Work required - For the material below, the expected output is exactly the lines between the line holding "Tân Giáo hoàng Leo XIV bắt đầu bước vào" and the line holding "Manos – Nikos", inclusive, with pictures left out.

· · ·

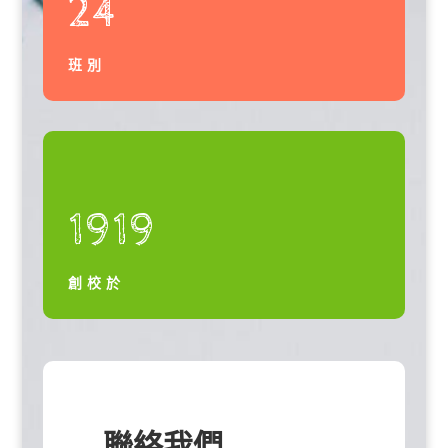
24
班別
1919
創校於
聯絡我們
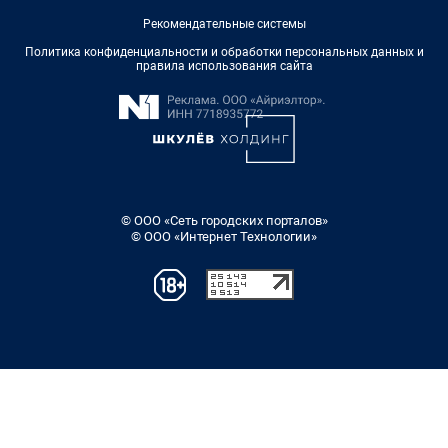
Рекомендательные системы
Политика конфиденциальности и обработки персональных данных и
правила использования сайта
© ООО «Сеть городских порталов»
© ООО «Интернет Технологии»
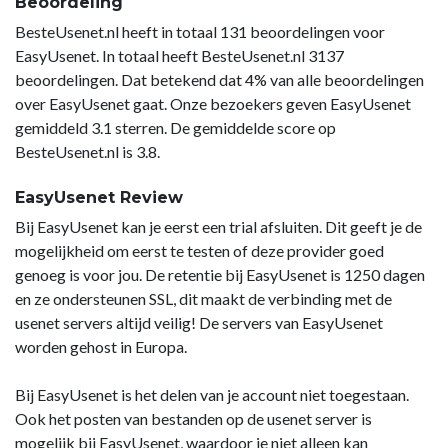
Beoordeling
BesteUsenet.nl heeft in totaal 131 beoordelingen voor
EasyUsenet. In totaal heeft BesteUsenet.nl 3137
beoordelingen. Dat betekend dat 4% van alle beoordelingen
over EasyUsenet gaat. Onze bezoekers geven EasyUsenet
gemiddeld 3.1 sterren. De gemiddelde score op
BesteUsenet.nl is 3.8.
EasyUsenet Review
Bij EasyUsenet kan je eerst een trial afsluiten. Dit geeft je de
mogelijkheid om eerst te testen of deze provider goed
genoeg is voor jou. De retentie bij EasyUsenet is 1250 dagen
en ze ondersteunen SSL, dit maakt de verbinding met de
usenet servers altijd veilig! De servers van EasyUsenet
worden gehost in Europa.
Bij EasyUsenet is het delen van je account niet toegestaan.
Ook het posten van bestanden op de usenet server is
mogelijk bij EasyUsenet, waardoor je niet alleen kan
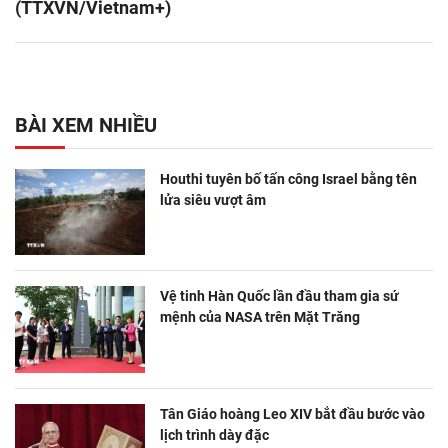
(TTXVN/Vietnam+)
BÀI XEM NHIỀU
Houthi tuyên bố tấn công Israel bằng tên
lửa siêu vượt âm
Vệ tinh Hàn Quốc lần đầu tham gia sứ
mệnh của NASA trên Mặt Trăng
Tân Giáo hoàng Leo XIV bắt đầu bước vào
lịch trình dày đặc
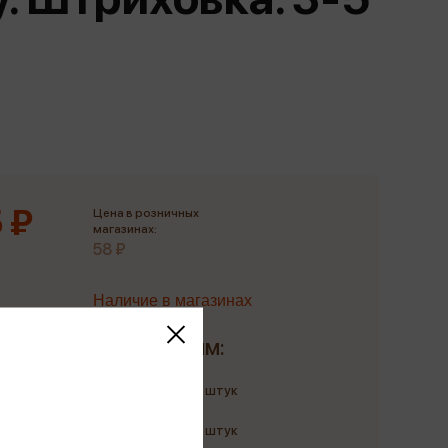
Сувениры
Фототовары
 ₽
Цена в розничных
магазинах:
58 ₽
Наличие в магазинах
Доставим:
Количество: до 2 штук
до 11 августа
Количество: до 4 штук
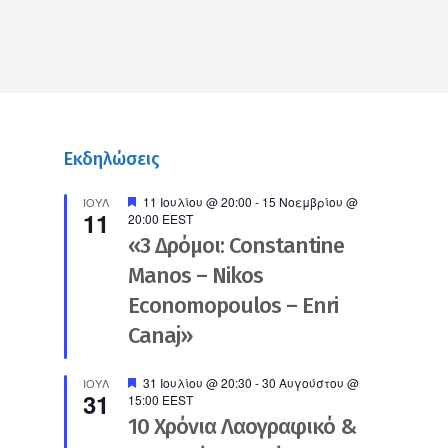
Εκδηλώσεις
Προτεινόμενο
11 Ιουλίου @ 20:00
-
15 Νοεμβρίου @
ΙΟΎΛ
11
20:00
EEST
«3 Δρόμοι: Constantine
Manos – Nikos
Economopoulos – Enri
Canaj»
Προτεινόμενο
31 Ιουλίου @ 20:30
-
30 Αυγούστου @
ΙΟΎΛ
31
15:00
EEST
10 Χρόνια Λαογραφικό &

· · ·

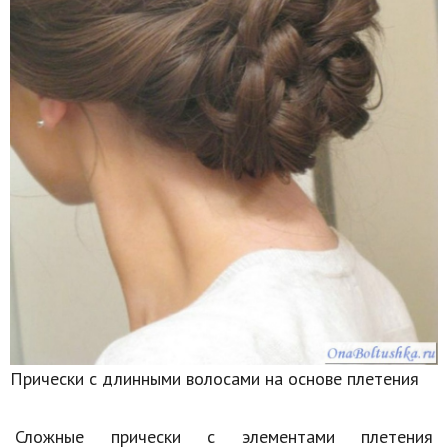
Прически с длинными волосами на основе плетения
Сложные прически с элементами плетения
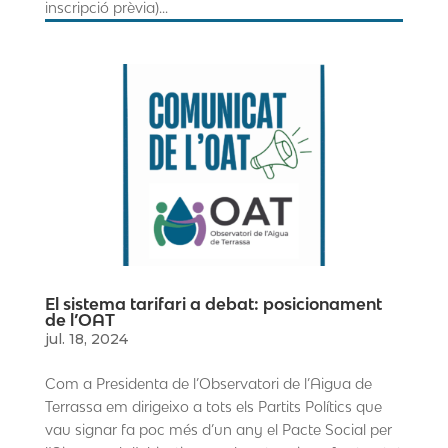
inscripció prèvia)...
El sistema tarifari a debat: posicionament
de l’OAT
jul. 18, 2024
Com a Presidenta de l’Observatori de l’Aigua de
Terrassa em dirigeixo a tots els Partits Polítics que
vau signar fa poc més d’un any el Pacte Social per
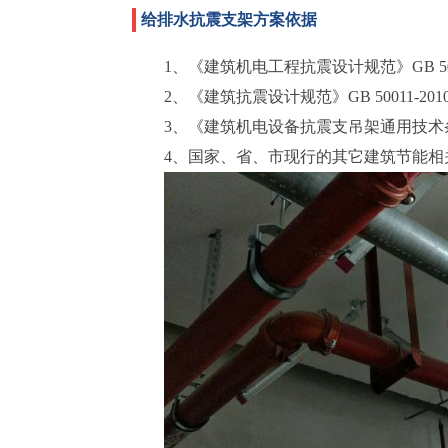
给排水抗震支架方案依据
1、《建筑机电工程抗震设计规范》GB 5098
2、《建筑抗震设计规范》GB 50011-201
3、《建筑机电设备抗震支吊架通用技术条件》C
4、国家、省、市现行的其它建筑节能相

· · ·

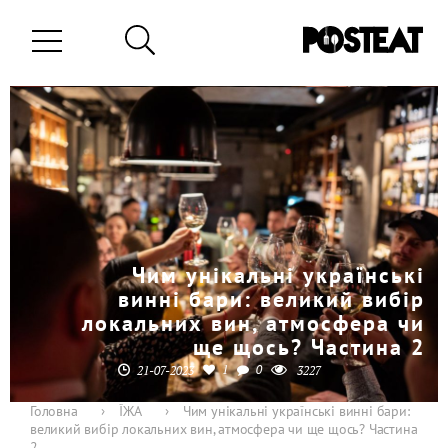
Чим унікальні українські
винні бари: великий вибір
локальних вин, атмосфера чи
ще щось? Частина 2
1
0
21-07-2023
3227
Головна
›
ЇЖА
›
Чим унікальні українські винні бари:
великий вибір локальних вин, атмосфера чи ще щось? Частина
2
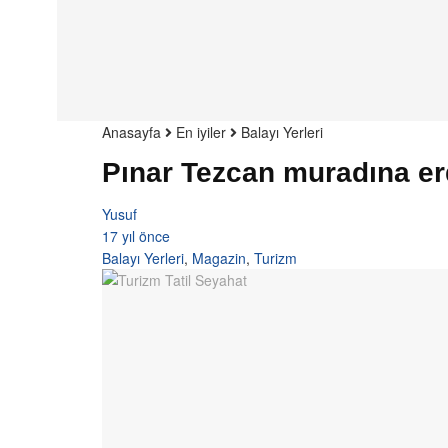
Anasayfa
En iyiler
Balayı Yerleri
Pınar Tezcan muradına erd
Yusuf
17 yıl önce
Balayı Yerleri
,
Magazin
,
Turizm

· · ·

Exercise result -
Tân Giáo hoàng Leo XIV bắt đầu bước vào
lịch trình dày đặc
Сувениры
Фототовары
 ₽
Цена в розничных
магазинах:
58 ₽
Наличие в магазинах
Доставим:
Количество: до 2 штук
до 11 августа
Количество: до 4 штук
Εκδηλώσεις
Προτεινόμενο
11 Ιουλίου @ 20:00
-
15 Νοεμβρίου @
ΙΟΎΛ
11
20:00
EEST
«3 Δρόμοι: Constantine
Manos – Nikos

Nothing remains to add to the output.